I agree with the State Attorney with regard to the issue that the Law requires that the Medical Report must state that the Applicant’s health condition cannot be handled in prison. Section 15(3) of the T.I.A requires that grave illness certified by a medical officer of the prison or other institution or place where the Accused is detained as being incapable of adequate medical treatment while the Accused is in custody. In accordance with the facts, the Applicant’s Medical Report does not show that the Applicant’s health condition cannot be monitored in prison and this is a necessary requirement under the law. Therefore failure to state the same is fatal. And the Applicant failed to prove any exceptional circumstances warranting his release on bail.
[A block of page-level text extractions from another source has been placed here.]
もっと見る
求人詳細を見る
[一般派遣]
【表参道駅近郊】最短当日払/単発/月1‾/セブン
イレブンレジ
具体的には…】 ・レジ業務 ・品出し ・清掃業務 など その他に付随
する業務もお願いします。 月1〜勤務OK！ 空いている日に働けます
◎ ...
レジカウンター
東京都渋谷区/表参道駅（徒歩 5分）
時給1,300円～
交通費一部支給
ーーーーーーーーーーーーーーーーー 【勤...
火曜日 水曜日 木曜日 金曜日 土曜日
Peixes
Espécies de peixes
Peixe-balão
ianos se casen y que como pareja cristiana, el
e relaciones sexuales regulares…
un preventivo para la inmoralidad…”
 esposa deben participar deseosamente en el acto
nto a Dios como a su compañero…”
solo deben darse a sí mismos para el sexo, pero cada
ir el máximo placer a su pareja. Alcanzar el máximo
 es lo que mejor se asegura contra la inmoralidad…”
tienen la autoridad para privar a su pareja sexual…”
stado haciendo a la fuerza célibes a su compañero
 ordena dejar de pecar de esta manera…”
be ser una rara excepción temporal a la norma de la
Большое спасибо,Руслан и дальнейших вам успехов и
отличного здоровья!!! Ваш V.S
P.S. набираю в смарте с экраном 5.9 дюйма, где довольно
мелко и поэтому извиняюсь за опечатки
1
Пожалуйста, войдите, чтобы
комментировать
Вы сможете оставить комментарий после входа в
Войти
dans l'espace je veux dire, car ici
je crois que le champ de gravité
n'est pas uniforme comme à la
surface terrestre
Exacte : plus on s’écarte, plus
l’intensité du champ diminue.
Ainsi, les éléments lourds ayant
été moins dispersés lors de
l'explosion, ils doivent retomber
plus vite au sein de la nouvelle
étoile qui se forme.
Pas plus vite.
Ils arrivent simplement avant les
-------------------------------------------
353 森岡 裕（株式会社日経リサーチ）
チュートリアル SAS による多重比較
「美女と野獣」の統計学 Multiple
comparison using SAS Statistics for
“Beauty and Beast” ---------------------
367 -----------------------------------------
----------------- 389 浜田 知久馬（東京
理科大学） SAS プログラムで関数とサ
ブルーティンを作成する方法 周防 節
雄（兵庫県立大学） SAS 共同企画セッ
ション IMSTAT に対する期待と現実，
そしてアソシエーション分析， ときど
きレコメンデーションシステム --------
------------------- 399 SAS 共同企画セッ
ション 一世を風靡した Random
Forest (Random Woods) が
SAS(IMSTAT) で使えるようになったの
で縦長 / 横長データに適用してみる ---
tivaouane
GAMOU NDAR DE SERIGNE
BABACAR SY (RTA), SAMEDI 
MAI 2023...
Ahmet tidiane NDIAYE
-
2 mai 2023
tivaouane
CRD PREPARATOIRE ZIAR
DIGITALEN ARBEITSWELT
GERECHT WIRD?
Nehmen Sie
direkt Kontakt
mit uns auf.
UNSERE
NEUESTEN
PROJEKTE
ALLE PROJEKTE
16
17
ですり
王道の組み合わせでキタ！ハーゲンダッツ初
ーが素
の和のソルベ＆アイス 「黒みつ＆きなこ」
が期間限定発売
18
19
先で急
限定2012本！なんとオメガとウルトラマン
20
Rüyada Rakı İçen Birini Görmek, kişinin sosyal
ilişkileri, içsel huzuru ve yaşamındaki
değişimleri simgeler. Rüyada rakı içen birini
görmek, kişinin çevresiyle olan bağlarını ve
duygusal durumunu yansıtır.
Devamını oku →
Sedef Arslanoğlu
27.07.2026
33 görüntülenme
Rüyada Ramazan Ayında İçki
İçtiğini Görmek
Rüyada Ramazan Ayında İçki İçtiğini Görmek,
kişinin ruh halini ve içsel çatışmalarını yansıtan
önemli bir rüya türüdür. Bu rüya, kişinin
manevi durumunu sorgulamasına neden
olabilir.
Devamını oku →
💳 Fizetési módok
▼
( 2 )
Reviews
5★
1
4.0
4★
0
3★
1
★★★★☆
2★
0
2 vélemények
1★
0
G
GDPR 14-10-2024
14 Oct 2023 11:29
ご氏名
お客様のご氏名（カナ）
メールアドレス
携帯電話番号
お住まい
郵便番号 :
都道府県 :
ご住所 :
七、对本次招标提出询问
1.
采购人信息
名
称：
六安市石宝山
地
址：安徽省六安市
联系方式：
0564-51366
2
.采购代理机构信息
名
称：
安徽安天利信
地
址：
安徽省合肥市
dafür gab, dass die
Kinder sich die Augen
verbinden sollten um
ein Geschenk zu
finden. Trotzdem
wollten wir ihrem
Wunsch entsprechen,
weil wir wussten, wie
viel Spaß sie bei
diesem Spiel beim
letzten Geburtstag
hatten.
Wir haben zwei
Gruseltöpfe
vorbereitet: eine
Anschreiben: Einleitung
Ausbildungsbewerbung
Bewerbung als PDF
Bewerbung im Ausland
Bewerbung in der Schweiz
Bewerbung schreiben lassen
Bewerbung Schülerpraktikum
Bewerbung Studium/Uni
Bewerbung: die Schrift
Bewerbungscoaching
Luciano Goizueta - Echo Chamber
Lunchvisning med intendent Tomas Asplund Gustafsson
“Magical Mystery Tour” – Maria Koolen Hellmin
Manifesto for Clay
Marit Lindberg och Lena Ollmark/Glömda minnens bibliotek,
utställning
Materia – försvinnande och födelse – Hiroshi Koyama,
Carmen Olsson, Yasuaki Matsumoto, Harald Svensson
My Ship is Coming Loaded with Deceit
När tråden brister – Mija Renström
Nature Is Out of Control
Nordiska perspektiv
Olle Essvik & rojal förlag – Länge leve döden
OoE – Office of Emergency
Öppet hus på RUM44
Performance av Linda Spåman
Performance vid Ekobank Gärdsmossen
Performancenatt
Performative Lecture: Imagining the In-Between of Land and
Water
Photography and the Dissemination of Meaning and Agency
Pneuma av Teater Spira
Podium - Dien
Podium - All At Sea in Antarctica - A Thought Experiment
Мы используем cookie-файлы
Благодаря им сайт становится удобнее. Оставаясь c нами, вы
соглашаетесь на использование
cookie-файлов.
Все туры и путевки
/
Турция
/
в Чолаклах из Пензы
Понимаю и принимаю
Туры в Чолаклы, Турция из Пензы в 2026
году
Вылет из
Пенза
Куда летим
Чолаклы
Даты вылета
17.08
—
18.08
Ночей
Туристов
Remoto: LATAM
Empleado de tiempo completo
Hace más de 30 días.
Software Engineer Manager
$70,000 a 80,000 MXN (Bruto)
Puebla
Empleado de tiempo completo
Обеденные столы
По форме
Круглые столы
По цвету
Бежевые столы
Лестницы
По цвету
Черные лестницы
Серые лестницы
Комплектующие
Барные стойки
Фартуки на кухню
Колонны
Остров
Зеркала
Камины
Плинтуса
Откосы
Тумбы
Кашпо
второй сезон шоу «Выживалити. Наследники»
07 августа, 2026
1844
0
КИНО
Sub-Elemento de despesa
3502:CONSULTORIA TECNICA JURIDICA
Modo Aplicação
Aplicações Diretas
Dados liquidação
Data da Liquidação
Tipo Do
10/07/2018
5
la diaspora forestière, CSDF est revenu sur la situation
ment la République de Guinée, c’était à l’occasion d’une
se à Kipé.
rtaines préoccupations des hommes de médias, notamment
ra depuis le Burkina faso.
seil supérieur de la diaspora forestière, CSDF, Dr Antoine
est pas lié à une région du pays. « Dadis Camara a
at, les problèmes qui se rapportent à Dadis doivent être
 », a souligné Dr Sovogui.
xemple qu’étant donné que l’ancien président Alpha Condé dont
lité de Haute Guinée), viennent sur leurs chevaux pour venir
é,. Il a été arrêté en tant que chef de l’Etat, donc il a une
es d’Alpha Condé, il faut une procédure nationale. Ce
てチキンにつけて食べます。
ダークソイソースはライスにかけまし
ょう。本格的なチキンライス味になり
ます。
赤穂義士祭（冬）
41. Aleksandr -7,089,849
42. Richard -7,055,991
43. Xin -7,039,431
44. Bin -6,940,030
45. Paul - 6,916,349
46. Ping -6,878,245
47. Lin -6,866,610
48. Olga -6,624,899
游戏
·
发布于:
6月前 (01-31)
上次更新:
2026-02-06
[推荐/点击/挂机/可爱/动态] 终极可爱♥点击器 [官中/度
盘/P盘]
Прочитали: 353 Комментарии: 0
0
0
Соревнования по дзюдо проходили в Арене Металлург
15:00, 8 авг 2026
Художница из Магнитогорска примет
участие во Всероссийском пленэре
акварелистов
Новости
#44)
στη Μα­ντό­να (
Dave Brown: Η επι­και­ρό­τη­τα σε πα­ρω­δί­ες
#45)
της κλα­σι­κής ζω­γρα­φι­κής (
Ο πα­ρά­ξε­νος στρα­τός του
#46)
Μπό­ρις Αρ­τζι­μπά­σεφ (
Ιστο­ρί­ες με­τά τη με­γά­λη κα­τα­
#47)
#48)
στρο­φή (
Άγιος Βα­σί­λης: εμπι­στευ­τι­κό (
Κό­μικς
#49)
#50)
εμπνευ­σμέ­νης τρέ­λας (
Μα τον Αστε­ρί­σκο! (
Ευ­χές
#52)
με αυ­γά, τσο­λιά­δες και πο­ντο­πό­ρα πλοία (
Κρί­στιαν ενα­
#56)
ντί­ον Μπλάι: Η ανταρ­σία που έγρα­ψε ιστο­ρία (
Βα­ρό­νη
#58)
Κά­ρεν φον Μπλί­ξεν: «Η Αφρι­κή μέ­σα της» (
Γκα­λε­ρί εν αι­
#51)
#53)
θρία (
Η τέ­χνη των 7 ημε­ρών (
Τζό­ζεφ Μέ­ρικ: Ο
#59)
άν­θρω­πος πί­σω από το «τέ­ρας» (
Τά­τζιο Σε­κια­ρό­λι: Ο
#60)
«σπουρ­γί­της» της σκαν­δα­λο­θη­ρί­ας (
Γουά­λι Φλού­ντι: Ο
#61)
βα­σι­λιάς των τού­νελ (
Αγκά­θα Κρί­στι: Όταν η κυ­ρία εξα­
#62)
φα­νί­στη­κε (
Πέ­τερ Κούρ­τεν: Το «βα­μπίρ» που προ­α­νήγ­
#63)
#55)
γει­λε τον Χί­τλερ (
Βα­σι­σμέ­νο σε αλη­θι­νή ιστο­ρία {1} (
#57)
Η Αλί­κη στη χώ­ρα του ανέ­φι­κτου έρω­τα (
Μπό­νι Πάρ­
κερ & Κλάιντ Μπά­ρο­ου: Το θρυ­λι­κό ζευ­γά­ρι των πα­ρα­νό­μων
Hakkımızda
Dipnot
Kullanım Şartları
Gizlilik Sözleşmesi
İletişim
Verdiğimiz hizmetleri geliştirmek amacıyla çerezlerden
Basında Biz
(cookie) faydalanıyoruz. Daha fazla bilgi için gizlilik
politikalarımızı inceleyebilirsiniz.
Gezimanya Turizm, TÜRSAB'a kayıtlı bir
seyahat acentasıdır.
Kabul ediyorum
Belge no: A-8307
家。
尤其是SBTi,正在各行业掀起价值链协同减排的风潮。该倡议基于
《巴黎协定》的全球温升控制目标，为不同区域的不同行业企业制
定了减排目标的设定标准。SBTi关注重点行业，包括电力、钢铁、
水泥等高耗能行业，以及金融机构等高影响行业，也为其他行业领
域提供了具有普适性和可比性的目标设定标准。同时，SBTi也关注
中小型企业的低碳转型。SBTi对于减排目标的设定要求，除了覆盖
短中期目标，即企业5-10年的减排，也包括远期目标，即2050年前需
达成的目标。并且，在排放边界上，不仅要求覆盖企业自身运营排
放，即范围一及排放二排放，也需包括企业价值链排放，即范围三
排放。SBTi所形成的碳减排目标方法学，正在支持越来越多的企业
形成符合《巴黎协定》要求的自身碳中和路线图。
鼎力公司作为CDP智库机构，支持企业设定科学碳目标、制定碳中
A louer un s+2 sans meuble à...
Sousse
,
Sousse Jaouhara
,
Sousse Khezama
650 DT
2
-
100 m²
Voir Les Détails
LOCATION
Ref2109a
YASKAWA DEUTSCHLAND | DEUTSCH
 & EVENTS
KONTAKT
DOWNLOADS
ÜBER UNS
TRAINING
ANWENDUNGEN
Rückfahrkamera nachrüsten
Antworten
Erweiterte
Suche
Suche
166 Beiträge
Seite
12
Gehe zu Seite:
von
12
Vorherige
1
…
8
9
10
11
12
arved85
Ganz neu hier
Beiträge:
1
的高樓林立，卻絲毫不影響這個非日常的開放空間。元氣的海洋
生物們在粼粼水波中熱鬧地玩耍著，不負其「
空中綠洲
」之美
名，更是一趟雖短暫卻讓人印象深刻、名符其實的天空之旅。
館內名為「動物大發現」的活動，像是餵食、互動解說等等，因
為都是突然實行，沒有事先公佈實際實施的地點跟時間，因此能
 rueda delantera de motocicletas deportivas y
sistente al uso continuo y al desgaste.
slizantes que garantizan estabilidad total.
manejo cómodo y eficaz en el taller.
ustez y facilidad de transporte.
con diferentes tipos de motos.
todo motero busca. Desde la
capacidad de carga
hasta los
I am aware that proof of exceptional circumstances is not mandatory. See Foundation for Human Rights Initiatives vs. Attorney General Constitutional Petition No. 020 of 2006

In accordance with the facts, the Applicant is indicated with a grave offence of Murder contrary to Section 188 & 189 Penal Code Act. It should be noted that notwithstanding the fact that bail is premised on the presumption of innocence, and proof of exceptional circumstances is not mandatory. The Applicant is required to show that he will not abscond if released on bail and likely he will not interfere with Prosecution evidence. Section 15 (4) of the T.I.A lays down considerations on whether the Applicant is not likely to abscond if released on bail among others that he has sound sureties and whether he has a fixed place of abode. In Foundation for Human Rights Initiative vs. Attorney General Constitutional Petition No. 020 of 2006, before Leticia Kikonyogo Mukasa J. where it was held that ‘it is relevant, unless the offence is minor to take into account, certain matters like the gravity of the offence, nature of accusation, antecedents of the Accused person whether he has a fixed place of abode within the Court’s jurisdiction’

 In Paragraph 10 of the Affidavit, the Applicant averred that he has a fixed place of abode within the jurisdiction of Court. He however did not specify where this place is nor is there any introductory letter from the LC of his area. Therefore with this fact I find that the Applicant failed to adduce any such evidence.

On the issue of Sureties, Surety No. 1 is substantial but sureties 2 and 3 (nephew and friend respectively) are not. I don’t think they will be able to exercise such authority to ensure that the Applicant appears in Court when required to do so. And bearing into mind the issue that the Applicant is charged with the Offence of Murder which is a grave offence under the law, the period of sixteen months spent by the Applicant under detention, the Applicant has not proved any exceptional circumstances warranting his release on the bail.

Under Section 15 (2) of the T.I.A Court may refuse to grant bail if the Applicant fails to prove to its satisfaction that exceptional circumstances exist justifying his release on bail; and that he or she will not abscond when released on bail.

In the circumstances, the Applicant has not showed any exceptional circumstances as per Section 15 (2) of the T.I.A Cap.23 and I DECLINE TO EXERCISE COURT’S DISCRETION TO GRANT THE APPLICANT BAIL.